O filho de seu Adnaer e Dona Edna é como um fruto apressado, que amadurece sozinho em junho, muito antes dos comuns que só aparecem lá para agosto. Peixe maior que o aquário, José Eduardo é um talento esperando para nos deixar. José Eduardo é “O Primeiro Figo”. Ainda o temos na mão. Não por muito tempo. Somos tolos. Muito tolos. Em vez de devorá-lo e sentir todo seu único sabor, ficamos discutindo prazos e possibilidades, representações ridículas e ressentimentos de perdedores. Enquanto isso, “O Primeiro Figo” resiste serena e bravamente à toda sorte de blasfêmias, infortúnios, arbitrariedades jurídicas e maldades de quem vive do ódio e do rancor. Ainda não entendemos que “O Primeiro Figo” é, sobretudo, uma questão de oportunidade. Ou o devoramos agora ou teremos de esperar por mais  uma safra de comuns. Até onde se sabe, a última durou longos vinte anos. Até quando “O Primeiro Figo” vai resistir no pé? Até quando José Eduardo terá paciência para cumprir a missão de mudar a história da cidade depois de resgatá-la dos mais rigoroso dos invernos? A miopia de parte dos guairenses acabará por torná-los completamente cegos. Quem, em são consciência e diante do julgamento do próprio espelho pode preferir, como cidadão consciente,  ervas daninhas no lugar do primeiro figo que ousou brotar depois de décadas?
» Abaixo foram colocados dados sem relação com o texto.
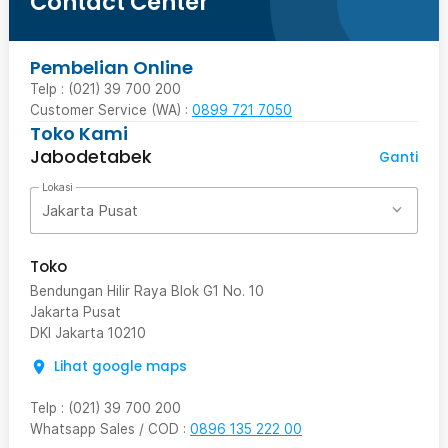
Contact Center
Pembelian Online
Telp : (021) 39 700 200
Customer Service (WA) :
0899 721 7050
Toko Kami
Jabodetabek
Ganti
Lokasi
Jakarta Pusat
Toko
Bendungan Hilir Raya Blok G1 No. 10
Jakarta Pusat
DKI Jakarta
10210
Lihat google maps
Telp
:
(021) 39 700 200
Whatsapp Sales / COD
:
0896 135 222 00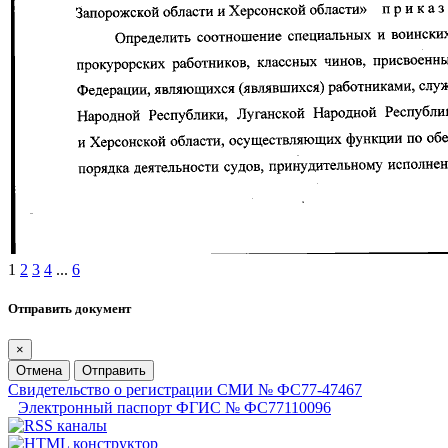
1
2
3
4
...
6
Отправить документ
×
Отмена
Отправить
Свидетельство о регистрации СМИ № ФС77-47467
Электронный паспорт ФГИС № ФС77110096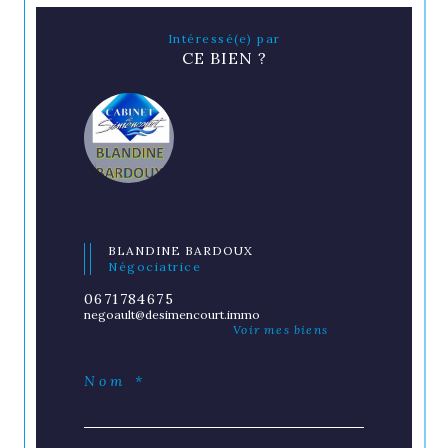
Intéressé(e) par
CE BIEN ?
BLANDINE BARDOUX
Négociatrice
0671784675
negoault@desimencourt.immo
Voir mes biens
Nom *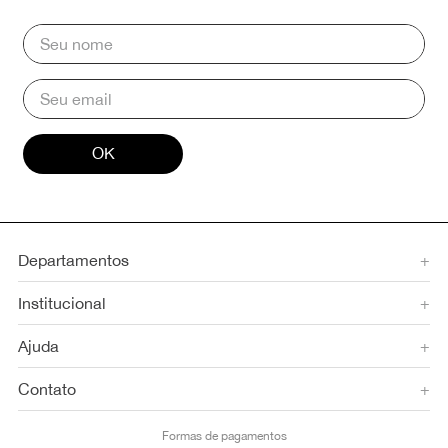
OK
Departamentos
+
Institucional
+
Ajuda
+
Contato
+
Formas de pagamentos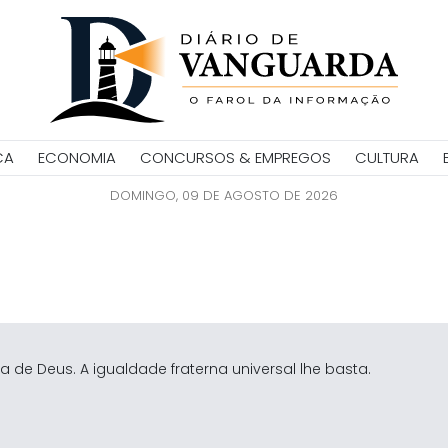
CA
ECONOMIA
CONCURSOS & EMPREGOS
CULTURA
DOMINGO, 09 DE AGOSTO DE 2026
a de Deus. A igualdade fraterna universal lhe basta.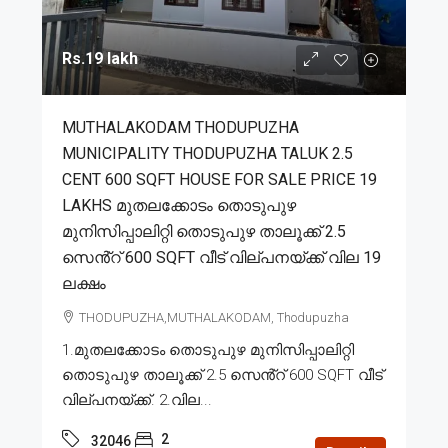
Rs.19 lakh
MUTHALAKODAM THODUPUZHA
MUNICIPALITY THODUPUZHA TALUK 2.5
CENT 600 SQFT HOUSE FOR SALE PRICE 19
LAKHS മുതലക്കോടം തൊടുപുഴ
മുനിസിപ്പാലിറ്റി തൊടുപുഴ താലൂക്ക് 2.5
സെൻ്റ് 600 SQFT വീട് വില്പനയ്ക്ക് വില 19
ലക്ഷം
THODUPUZHA,MUTHALAKODAM, Thodupuzha
1.മുതലക്കോടം തൊടുപുഴ മുനിസിപ്പാലിറ്റി
തൊടുപുഴ താലൂക്ക് 2.5 സെൻ്റ് 600 SQFT വീട്
വില്പനയ്ക്ക്. 2.വില...
2
32046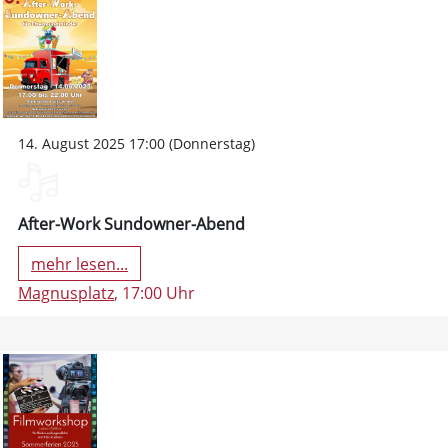
14. August 2025 17:00 (Donnerstag)
After-Work Sundowner-Abend
mehr lesen...
Magnusplatz
, 17:00 Uhr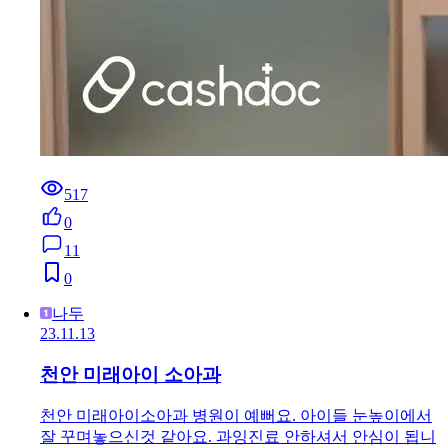
517
0
11
0
나두
23.11.13
천안 미래아이 소아과
천안 미래아이소아과 병원이 예뻐요. 아이들 눈높이에서
잘 꾸며놓으신것 같아요. 과잉진료 안하셔서 안심이 됩니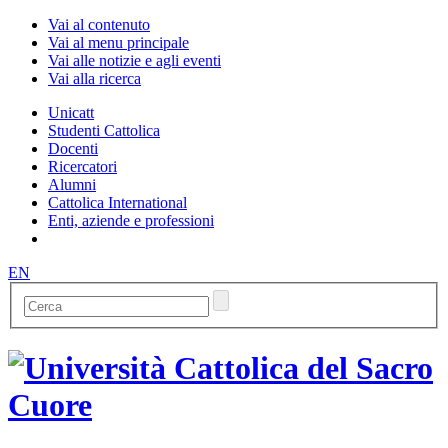
Vai al contenuto
Vai al menu principale
Vai alle notizie e agli eventi
Vai alla ricerca
Unicatt
Studenti Cattolica
Docenti
Ricercatori
Alumni
Cattolica International
Enti, aziende e professioni
EN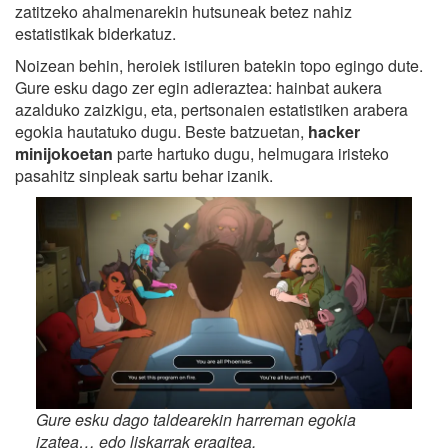
zatitzeko ahalmenarekin hutsuneak betez nahiz
estatistikak biderkatuz.
Noizean behin, heroiek istiluren batekin topo egingo dute.
Gure esku dago zer egin adieraztea: hainbat aukera
azalduko zaizkigu, eta, pertsonaien estatistiken arabera
egokia hautatuko dugu. Beste batzuetan,
hacker
minijokoetan
parte hartuko dugu, helmugara iristeko
pasahitz sinpleak sartu behar izanik.
Gure esku dago taldearekin harreman egokia
izatea… edo liskarrak eragitea.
É possível imaginar Dona Edna Coscrato  lendo Edna St. Vincent Millay., fazendo suas, como mãe, as palavras da poetisa homônima americana. “O Eduardo não vai durar a noite inteira. Tratem de aproveitar a luz adorável que ele dá”.

 

Na imagem deste post, Edna Saint Vincent Millay fotografada, nos anos 40, em toda sua delicadeza. O arquétipo literário perfeito para demonstrar as angústias de Dona Edna, única na história a ser esposa e mãe de prefeito.